什么?你不会伯努利数?那你先去看看这篇文章

\(MTT\)

什么?看到这模数你说你不会\(MTT\)?出门左转洛谷模板区啥都有

题解

cjj拿着这题来问咱,咱发现自己跟个白痴一样啥也不会……

好毒瘤啊……虽然过了样例之后就\(1A\)了比较爽……但这还是多项式啊……

首先,对\(f(x,k)\),有

\[ \begin{aligned} f(x,k) &=\sum_{i=1}^n(x+a_i)^k\\ &=\sum_{i=1}^n\sum_{j=0}^k{k\choose j}x^j{a_i}^{k-j}\\ &=\sum_{j=0}^k{k\choose j}x^j\sum_{i=1}^n{a_i}^{k-j}\\ \end{aligned} \]

然后对\(g(t,k)\),有

\[ g(t,k)=\sum_{x=0}^t\sum_{j=0}^k{k\choose j}x^j\sum_{i=1}^n{a_i}^{k-j} \]

写成卷积形式

\[ {g(t,k)\over k!}=\sum_{j=0}^k{\sum_{x=0}^tx^j\over j!}{\sum_{i=1}^n{a_i}^{k-j}\over (k-j)!} \]

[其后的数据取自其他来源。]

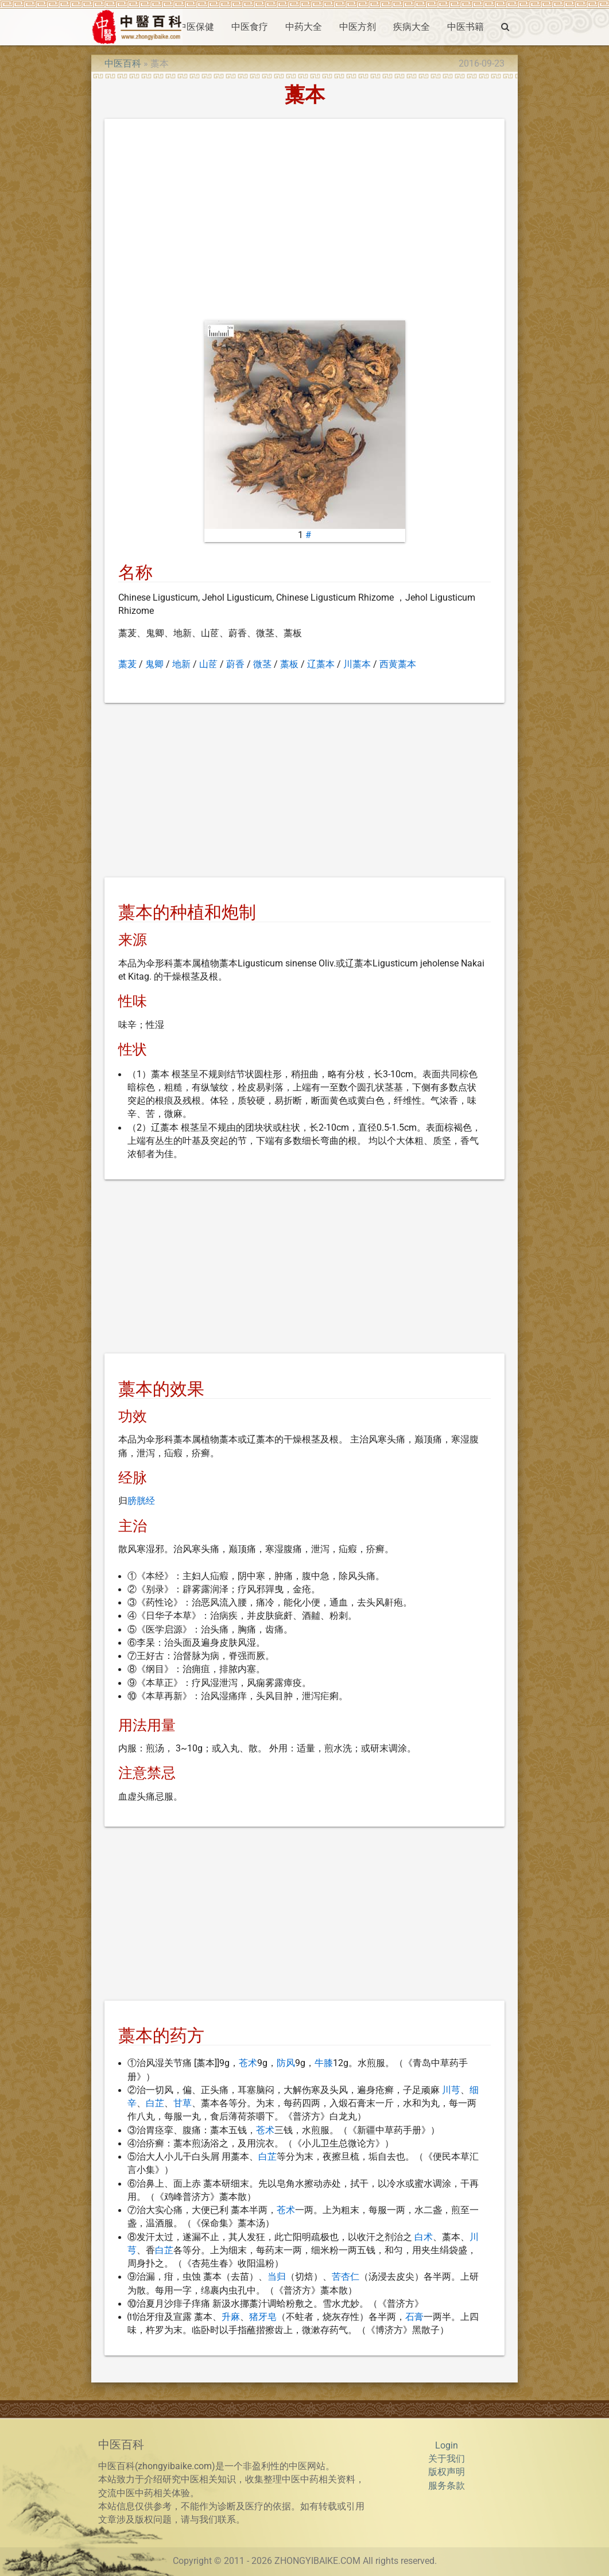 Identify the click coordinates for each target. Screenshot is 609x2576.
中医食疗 (249, 27)
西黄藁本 (397, 664)
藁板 (289, 664)
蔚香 (235, 664)
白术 (423, 2237)
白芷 (155, 2103)
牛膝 (324, 2063)
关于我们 (446, 2459)
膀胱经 (141, 1501)
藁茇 (127, 664)
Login (446, 2445)
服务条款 (446, 2486)
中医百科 (122, 64)
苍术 (248, 2063)
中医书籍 (465, 27)
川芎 (451, 2090)
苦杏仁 (345, 2277)
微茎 (262, 664)
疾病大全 (411, 27)
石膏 (414, 2317)
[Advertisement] (305, 222)
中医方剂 (357, 27)
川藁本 (357, 664)
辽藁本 (321, 664)
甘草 (182, 2103)
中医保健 (195, 27)
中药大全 (303, 27)
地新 (181, 664)
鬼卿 (154, 664)
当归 (276, 2277)
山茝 (208, 664)
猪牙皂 (263, 2317)
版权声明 (446, 2472)
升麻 (231, 2317)
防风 (286, 2063) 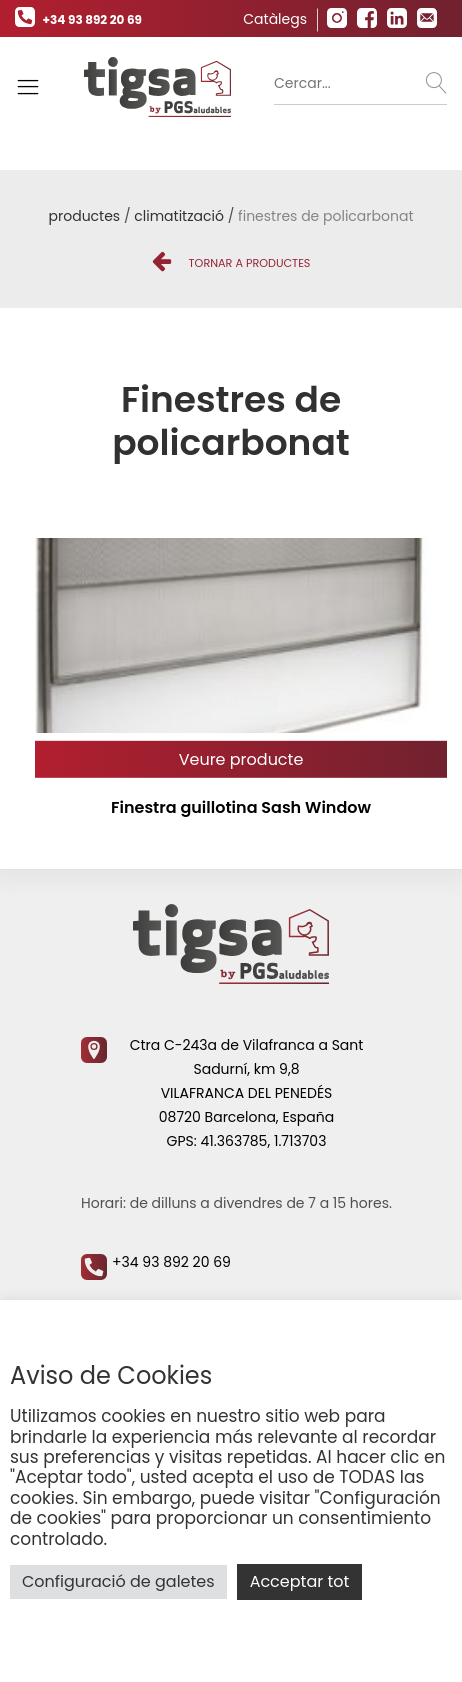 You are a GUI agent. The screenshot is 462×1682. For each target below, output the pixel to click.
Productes (85, 216)
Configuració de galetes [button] (118, 1581)
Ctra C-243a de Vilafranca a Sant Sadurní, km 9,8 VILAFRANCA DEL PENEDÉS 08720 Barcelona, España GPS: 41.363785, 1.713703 (222, 1092)
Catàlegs (275, 19)
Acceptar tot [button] (300, 1581)
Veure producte (241, 759)
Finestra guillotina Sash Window (241, 807)
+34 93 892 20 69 (78, 19)
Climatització (179, 216)
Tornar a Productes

我们需要求出\(G(x)\)的第\(k\)项的系数乘上\(k!\)就是题目中所说的\(g(T,k)\)的答案

所以我们现在需要快速求出后面两个多项式的系数

左边

令左边的多项式为\(F(x)\),这是一个关于自然数幂和的东西,那么就得上伯努利数了

不过注意正常的伯努利数求自然数幂和是\(\sum_{i=0}^{n-1}i^k\)而这里是\(\sum_{i=0}^{n}i^k\),不要忘了加上\(n^k\)

然后接下来就是推倒的时间

\[ \begin{aligned} \left[x^k\right]F &=\sum_{i=0}^ti^k\\ &=t^k+{1\over k+1}\sum_{i=0}^k{k+1\choose i}B_it^{k+1-i}\\ &=t^k+k!\sum_{i=0}^k{B_i\over i!}{t^{k+1-i}\over (k+1-i)!} \end{aligned} \]

已经可以写成卷积的形式了,卷积出来的柿子的第\(k+1\)项乘上\(k!\)加上\(t^k\)就是\([x^k]F\)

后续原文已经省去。